### Input for this task ###

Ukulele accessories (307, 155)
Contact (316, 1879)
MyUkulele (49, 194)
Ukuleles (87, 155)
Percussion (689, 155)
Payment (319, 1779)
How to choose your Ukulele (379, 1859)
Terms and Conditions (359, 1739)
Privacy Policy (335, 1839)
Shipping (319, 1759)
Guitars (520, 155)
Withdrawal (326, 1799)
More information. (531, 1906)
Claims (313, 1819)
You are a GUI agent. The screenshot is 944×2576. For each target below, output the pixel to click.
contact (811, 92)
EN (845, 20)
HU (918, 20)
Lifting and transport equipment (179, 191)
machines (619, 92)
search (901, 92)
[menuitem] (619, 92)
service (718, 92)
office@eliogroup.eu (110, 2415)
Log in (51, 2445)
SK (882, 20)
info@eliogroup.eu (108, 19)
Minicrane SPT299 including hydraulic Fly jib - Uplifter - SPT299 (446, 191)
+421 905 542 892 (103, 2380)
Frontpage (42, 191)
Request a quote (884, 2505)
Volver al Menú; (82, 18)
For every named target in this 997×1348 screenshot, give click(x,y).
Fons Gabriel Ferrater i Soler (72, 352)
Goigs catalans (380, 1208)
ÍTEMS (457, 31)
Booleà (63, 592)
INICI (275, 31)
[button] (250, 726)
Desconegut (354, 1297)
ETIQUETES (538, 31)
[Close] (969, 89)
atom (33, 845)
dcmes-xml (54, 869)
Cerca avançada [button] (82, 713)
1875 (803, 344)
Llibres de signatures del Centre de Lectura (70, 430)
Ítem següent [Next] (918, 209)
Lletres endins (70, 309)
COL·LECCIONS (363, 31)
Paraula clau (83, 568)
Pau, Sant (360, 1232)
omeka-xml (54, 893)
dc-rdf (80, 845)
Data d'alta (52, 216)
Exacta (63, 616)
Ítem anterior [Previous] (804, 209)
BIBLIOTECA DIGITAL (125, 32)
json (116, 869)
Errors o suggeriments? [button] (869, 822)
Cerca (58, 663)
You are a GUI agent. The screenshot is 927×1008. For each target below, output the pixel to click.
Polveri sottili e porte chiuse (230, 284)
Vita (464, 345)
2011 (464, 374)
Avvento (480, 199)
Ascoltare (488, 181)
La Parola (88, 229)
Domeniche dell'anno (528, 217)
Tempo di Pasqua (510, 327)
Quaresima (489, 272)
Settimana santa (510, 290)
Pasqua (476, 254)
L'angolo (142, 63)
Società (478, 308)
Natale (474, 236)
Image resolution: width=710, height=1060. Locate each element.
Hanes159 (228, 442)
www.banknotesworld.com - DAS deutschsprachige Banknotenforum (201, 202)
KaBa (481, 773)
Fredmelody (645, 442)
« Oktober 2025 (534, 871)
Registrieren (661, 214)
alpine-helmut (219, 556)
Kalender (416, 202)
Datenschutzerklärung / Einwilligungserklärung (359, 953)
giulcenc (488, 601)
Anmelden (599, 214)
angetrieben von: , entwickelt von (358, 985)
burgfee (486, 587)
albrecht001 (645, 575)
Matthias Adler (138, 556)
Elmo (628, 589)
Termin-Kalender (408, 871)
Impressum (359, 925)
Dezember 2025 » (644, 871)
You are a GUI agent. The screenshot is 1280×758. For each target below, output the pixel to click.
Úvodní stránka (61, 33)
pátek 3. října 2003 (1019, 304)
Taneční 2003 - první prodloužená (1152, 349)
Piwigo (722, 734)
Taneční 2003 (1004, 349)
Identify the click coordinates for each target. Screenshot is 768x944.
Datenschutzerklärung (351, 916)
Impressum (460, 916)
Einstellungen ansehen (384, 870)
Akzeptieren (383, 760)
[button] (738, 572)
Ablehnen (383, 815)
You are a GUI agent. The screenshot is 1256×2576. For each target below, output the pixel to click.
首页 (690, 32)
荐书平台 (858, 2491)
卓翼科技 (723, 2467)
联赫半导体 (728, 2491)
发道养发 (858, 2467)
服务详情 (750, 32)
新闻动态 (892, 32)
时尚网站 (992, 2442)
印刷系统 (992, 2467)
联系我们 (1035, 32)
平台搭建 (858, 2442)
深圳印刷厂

###

__Task brief__. When you answer, repeat each entry exactly as it appears above.

__Exercise output__.
Ukulele accessories (307, 155)
Contact (316, 1879)
MyUkulele (49, 194)
Ukuleles (87, 155)
Percussion (689, 155)
Payment (319, 1779)
How to choose your Ukulele (379, 1859)
Terms and Conditions (359, 1739)
Privacy Policy (335, 1839)
Shipping (319, 1759)
Guitars (520, 155)
Withdrawal (326, 1799)
More information. (531, 1906)
Claims (313, 1819)
You are a GUI agent. The screenshot is 944×2576. For each target below, output the pixel to click.
contact (811, 92)
EN (845, 20)
HU (918, 20)
Lifting and transport equipment (179, 191)
machines (619, 92)
search (901, 92)
[menuitem] (619, 92)
service (718, 92)
office@eliogroup.eu (110, 2415)
Log in (51, 2445)
SK (882, 20)
info@eliogroup.eu (108, 19)
Minicrane SPT299 including hydraulic Fly jib - Uplifter - SPT299 (446, 191)
+421 905 542 892 (103, 2380)
Frontpage (42, 191)
Request a quote (884, 2505)
Volver al Menú; (82, 18)
For every named target in this 997×1348 screenshot, give click(x,y).
Fons Gabriel Ferrater i Soler (72, 352)
Goigs catalans (380, 1208)
ÍTEMS (457, 31)
Booleà (63, 592)
INICI (275, 31)
[button] (250, 726)
Desconegut (354, 1297)
ETIQUETES (538, 31)
[Close] (969, 89)
atom (33, 845)
dcmes-xml (54, 869)
Cerca avançada [button] (82, 713)
1875 (803, 344)
Llibres de signatures del Centre de Lectura (70, 430)
Ítem següent [Next] (918, 209)
Lletres endins (70, 309)
COL·LECCIONS (363, 31)
Paraula clau (83, 568)
Pau, Sant (360, 1232)
omeka-xml (54, 893)
dc-rdf (80, 845)
Data d'alta (52, 216)
Exacta (63, 616)
Ítem anterior [Previous] (804, 209)
BIBLIOTECA DIGITAL (125, 32)
json (116, 869)
Errors o suggeriments? [button] (869, 822)
Cerca (58, 663)
You are a GUI agent. The screenshot is 927×1008. For each target below, output the pixel to click.
Polveri sottili e porte chiuse (230, 284)
Vita (464, 345)
2011 (464, 374)
Avvento (480, 199)
Ascoltare (488, 181)
La Parola (88, 229)
Domeniche dell'anno (528, 217)
Tempo di Pasqua (510, 327)
Quaresima (489, 272)
Settimana santa (510, 290)
Pasqua (476, 254)
L'angolo (142, 63)
Società (478, 308)
Natale (474, 236)
Image resolution: width=710, height=1060. Locate each element.
Hanes159 (228, 442)
www.banknotesworld.com - DAS deutschsprachige Banknotenforum (201, 202)
KaBa (481, 773)
Fredmelody (645, 442)
« Oktober 2025 (534, 871)
Registrieren (661, 214)
alpine-helmut (219, 556)
Kalender (416, 202)
Datenschutzerklärung / Einwilligungserklärung (359, 953)
giulcenc (488, 601)
Anmelden (599, 214)
angetrieben von: , entwickelt von (358, 985)
burgfee (486, 587)
albrecht001 (645, 575)
Matthias Adler (138, 556)
Elmo (628, 589)
Termin-Kalender (408, 871)
Impressum (359, 925)
Dezember 2025 » (644, 871)
You are a GUI agent. The screenshot is 1280×758. For each target below, output the pixel to click.
Úvodní stránka (61, 33)
pátek 3. října 2003 (1019, 304)
Taneční 2003 - první prodloužená (1152, 349)
Piwigo (722, 734)
Taneční 2003 (1004, 349)
Identify the click coordinates for each target. Screenshot is 768x944.
Datenschutzerklärung (351, 916)
Impressum (460, 916)
Einstellungen ansehen (384, 870)
Akzeptieren (383, 760)
[button] (738, 572)
Ablehnen (383, 815)
You are a GUI agent. The screenshot is 1256×2576. For each target below, output the pixel to click.
首页 (690, 32)
荐书平台 (858, 2491)
卓翼科技 (723, 2467)
联赫半导体 (728, 2491)
发道养发 (858, 2467)
服务详情 (750, 32)
新闻动态 (892, 32)
时尚网站 (992, 2442)
印刷系统 (992, 2467)
联系我们 (1035, 32)
平台搭建 (858, 2442)
深圳印刷厂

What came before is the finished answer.